Modeling the insides of a neutron star -- Improvements to a model for the inside of a neutron star make it applicable to neutron star mergers
RIKEN astrophysicists have developed an improved model for the interior structure of neutron stars that agrees well with observations. Unlike previous models, it can be extended to consider what happens when two neutron stars merge.
The collapsed remnants of giant stars, neutron stars are fascinating objects. They are a mere 20−30 kilometers in diameter but are nearly 400,000–600,000 times more massive than the Earth, which makes them incredibly dense.
Neutron stars are not uniform agglomerations of neutrons—like the astrophysical equivalent of a giant atomic nucleus containing only neutrons. Rather they have an onion-like structure. Theorists have been busy trying to model this internal structure based on quantum mechanics and data from observations.
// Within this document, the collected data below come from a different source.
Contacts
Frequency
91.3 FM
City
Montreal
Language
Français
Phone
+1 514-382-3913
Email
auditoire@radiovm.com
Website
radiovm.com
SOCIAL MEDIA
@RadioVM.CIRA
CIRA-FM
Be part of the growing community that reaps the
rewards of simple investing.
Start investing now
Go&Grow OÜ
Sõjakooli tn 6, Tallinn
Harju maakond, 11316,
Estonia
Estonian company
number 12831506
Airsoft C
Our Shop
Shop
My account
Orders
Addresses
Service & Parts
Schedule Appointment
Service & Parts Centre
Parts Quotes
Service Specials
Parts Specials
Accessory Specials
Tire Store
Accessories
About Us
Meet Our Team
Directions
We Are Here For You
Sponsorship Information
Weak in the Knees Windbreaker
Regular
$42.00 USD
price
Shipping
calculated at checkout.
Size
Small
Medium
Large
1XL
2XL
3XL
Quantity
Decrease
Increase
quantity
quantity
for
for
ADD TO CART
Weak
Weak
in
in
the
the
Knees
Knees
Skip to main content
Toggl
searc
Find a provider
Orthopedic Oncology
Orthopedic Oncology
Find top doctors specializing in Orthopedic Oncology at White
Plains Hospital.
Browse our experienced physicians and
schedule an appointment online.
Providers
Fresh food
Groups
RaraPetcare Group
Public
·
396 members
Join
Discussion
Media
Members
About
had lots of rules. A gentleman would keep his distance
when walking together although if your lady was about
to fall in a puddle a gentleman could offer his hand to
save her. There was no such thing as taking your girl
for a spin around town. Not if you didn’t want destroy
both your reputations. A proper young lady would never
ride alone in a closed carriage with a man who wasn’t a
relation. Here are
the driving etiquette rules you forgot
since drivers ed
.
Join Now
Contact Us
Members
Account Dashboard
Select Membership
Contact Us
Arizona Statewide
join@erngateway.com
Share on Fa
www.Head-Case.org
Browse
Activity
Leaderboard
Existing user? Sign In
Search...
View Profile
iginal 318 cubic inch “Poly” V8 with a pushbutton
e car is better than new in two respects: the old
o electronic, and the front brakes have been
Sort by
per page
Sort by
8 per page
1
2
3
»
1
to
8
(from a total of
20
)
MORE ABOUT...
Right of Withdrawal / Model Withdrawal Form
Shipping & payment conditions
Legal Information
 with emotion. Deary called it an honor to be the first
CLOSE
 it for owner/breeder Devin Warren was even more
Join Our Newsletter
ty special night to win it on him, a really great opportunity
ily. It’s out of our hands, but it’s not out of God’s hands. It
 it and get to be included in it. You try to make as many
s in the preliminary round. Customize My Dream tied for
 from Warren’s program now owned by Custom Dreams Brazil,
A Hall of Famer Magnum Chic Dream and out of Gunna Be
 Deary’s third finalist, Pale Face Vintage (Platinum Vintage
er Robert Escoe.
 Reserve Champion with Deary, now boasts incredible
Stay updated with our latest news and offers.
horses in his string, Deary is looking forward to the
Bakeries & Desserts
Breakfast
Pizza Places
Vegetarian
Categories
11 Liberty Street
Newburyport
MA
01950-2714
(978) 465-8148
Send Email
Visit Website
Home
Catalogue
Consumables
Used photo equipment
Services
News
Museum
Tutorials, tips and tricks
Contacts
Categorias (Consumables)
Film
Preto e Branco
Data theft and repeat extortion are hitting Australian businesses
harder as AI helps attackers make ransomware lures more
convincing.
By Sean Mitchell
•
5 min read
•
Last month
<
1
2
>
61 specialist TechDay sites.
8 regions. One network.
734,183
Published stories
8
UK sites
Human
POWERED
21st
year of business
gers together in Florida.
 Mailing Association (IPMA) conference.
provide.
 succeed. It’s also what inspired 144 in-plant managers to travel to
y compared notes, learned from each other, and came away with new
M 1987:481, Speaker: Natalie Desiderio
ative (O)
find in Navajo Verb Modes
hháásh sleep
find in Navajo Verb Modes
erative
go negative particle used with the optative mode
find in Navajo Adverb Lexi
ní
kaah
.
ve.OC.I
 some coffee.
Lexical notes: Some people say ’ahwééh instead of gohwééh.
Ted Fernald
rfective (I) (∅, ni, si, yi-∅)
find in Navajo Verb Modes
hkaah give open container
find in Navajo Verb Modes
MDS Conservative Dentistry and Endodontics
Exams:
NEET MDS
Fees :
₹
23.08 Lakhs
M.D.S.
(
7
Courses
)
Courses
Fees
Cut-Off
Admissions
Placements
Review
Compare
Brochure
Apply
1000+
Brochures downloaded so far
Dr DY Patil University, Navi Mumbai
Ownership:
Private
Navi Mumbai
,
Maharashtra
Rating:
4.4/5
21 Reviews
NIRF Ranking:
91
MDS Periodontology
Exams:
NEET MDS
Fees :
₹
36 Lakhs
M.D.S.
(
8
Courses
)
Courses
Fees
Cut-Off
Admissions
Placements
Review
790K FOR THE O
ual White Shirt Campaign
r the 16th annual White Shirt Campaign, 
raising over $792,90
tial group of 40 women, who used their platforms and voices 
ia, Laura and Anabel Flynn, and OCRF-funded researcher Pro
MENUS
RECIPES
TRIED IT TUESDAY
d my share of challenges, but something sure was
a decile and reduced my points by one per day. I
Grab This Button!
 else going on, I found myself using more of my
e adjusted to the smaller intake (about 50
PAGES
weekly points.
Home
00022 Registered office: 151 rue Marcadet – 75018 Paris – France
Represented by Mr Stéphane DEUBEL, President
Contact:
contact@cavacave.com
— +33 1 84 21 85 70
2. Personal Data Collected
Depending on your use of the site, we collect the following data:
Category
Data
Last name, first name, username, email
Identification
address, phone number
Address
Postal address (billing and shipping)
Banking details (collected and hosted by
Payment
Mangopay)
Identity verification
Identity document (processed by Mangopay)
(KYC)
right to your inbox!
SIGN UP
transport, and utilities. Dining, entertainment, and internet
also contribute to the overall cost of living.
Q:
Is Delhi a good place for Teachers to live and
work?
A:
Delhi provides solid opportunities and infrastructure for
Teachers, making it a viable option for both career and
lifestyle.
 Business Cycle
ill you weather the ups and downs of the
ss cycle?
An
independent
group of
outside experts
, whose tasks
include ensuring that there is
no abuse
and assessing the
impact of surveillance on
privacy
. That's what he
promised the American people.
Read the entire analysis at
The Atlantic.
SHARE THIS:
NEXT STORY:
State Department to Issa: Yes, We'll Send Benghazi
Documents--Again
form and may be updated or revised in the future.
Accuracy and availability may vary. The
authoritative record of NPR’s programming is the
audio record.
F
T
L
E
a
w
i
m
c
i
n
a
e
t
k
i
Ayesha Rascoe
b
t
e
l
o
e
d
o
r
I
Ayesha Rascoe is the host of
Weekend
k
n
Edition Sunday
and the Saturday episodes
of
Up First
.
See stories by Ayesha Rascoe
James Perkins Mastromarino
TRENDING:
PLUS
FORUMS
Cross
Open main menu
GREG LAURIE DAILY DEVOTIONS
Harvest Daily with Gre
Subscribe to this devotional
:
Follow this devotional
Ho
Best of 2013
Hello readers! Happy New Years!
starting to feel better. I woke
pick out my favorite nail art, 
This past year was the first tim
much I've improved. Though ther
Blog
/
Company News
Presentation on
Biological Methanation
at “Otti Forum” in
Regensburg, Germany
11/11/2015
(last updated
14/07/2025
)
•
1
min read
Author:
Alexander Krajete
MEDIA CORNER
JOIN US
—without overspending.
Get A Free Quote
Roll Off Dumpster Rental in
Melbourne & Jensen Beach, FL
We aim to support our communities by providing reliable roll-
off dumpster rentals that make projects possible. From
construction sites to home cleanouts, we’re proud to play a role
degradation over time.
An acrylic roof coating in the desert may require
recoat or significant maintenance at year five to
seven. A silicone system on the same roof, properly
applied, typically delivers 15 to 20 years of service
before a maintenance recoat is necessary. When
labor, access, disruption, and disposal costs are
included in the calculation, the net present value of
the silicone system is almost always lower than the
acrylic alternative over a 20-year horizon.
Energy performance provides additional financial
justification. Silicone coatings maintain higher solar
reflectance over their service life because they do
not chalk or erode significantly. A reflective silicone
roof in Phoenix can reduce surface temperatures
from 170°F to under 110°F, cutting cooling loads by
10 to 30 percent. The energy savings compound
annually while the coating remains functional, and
Previously, Tetsuo Hatsuda of the RIKEN Interdisciplinary Theoretical and Mathematical Sciences Program and his co-workers had developed a model that consists of three layers: an outer layer made up mostly of neutrons, an inner core consisting of quarks—the building blocks of neutrons—and a transitional region between these two layers.
Now, Hatsuda’s team has taken this model a step further by using a more general equation to describe the outer layer, which is made up of about 97% neutrons and 3% protons and electrons.